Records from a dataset
---*---
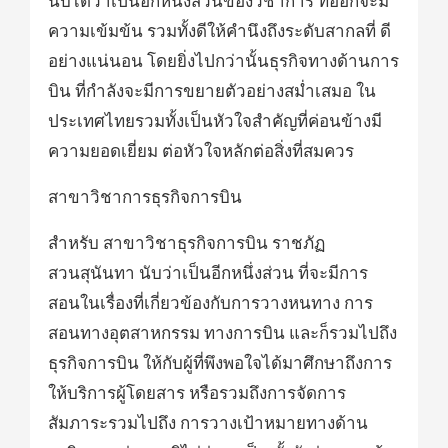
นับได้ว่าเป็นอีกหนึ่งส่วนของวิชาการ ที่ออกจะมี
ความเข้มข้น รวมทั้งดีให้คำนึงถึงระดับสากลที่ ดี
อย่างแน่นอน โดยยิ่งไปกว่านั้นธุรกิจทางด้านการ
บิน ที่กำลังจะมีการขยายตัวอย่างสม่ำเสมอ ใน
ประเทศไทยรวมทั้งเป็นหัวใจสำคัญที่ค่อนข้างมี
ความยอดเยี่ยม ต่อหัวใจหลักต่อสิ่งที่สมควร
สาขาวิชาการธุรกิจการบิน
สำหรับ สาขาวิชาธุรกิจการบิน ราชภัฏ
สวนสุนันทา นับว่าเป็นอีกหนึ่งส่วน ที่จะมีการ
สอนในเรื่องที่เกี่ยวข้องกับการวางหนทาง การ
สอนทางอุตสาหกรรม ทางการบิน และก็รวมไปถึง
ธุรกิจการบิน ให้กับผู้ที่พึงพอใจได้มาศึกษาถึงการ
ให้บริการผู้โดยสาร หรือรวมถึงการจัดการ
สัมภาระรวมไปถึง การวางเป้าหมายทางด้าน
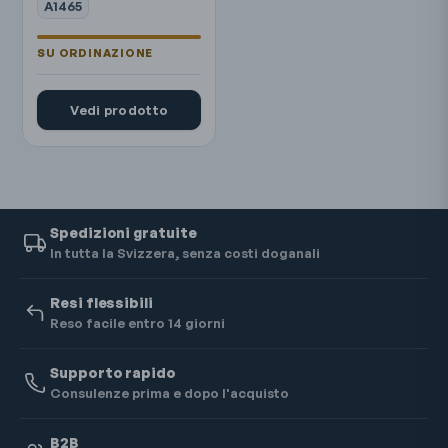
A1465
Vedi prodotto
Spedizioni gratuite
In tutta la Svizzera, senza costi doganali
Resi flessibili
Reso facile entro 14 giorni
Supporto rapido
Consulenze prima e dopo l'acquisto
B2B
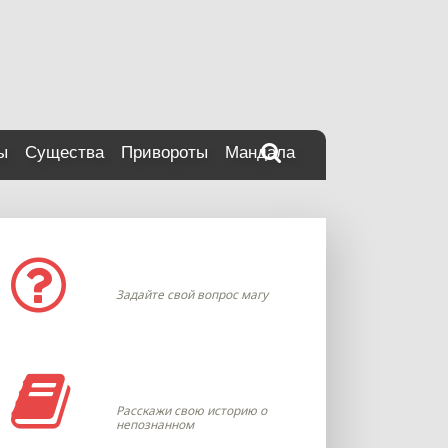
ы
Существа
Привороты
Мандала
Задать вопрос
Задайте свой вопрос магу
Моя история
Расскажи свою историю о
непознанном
---*---
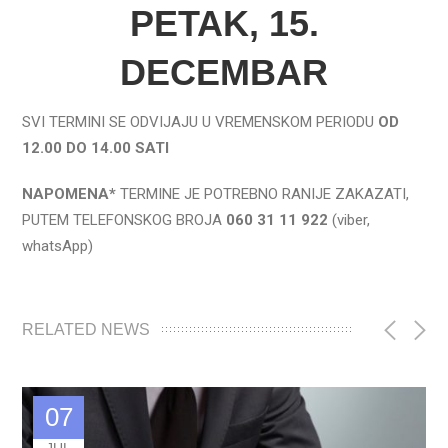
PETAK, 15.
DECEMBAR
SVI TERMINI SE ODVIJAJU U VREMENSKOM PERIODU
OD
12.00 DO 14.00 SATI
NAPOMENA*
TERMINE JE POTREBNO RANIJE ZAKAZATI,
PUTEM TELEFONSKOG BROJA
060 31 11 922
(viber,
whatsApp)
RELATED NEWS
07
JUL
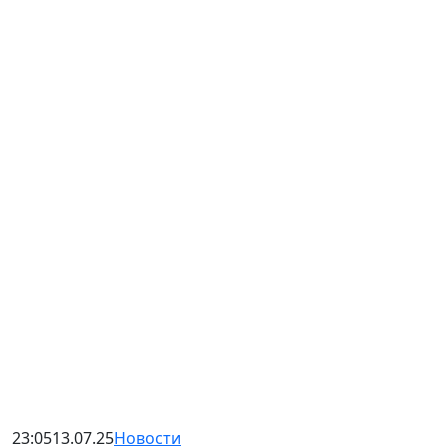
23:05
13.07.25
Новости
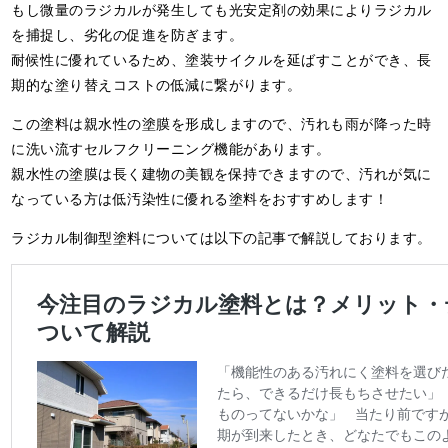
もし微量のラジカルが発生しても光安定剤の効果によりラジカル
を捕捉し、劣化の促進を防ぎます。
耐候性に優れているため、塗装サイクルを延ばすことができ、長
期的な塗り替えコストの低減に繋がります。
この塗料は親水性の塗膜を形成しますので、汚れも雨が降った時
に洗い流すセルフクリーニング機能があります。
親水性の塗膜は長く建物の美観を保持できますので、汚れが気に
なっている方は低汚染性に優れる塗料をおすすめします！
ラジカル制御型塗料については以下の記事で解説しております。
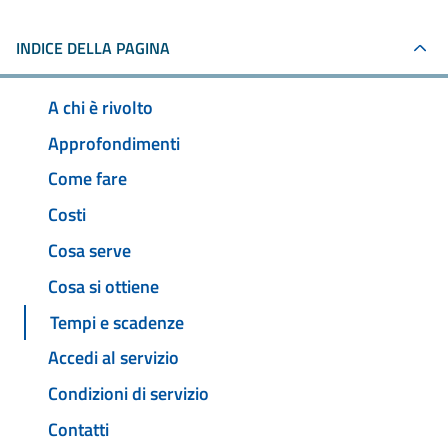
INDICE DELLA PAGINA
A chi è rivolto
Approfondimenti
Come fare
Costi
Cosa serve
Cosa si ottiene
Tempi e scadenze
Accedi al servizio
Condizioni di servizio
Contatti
---*---
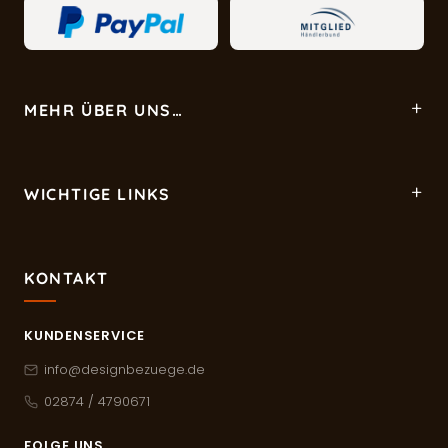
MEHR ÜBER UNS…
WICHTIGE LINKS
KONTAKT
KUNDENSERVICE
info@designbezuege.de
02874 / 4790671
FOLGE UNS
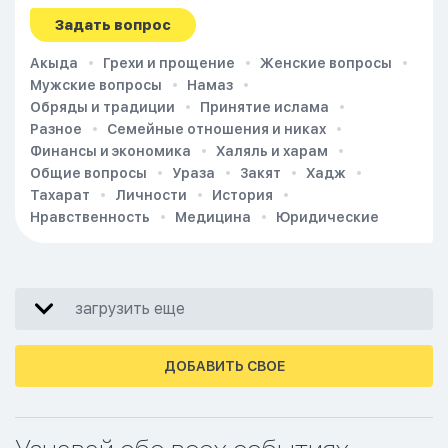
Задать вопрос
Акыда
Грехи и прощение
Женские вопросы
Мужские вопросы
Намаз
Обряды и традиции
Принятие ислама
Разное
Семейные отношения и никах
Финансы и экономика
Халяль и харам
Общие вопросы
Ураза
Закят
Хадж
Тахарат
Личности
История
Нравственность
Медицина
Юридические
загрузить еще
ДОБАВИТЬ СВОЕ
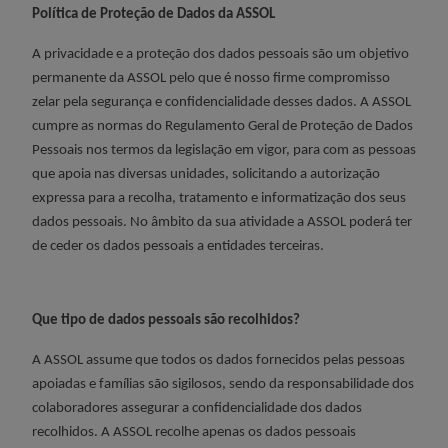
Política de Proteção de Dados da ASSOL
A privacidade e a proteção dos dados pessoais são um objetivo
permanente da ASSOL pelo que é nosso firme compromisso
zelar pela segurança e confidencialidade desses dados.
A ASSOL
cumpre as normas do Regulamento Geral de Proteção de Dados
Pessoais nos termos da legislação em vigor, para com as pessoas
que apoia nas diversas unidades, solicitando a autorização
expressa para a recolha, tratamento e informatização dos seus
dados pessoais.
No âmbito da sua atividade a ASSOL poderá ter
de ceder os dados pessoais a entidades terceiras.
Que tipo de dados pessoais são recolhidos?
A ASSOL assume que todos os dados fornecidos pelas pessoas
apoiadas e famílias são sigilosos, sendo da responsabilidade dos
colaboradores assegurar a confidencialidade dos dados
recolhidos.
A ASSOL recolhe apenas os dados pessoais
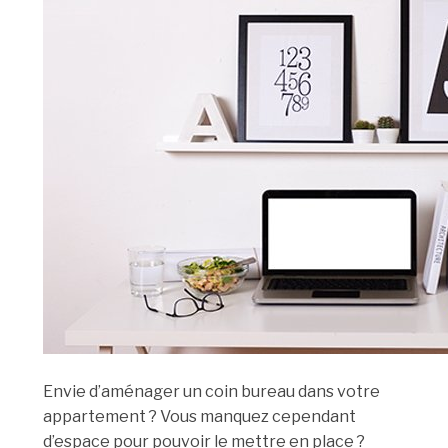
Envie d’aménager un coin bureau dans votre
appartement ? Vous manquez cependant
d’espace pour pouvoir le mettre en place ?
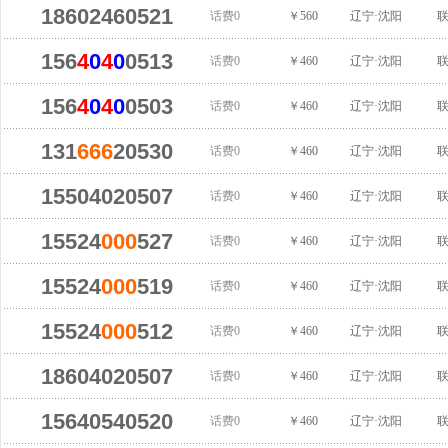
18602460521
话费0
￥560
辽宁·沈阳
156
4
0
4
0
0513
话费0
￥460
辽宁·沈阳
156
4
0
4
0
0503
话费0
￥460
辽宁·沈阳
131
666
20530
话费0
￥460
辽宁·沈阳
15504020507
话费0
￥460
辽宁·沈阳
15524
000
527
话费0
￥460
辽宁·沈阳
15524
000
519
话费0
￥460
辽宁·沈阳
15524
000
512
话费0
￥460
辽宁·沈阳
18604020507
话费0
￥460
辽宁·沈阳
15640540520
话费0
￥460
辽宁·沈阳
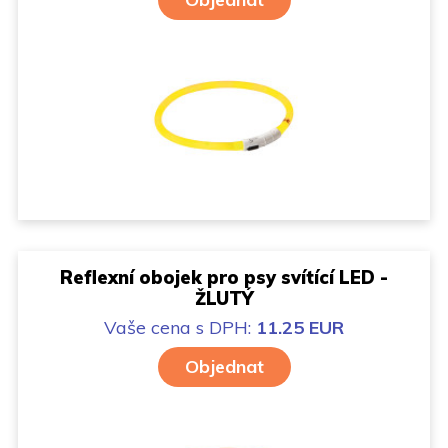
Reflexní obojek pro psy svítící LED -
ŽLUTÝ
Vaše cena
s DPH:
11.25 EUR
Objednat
---*---
§ **WHAT THE TASK REQUIRES**
Counting only the lines that include "ASSOL", state how many there are in the entries, and nothing else.

§ **EXERCISE RESULT**
6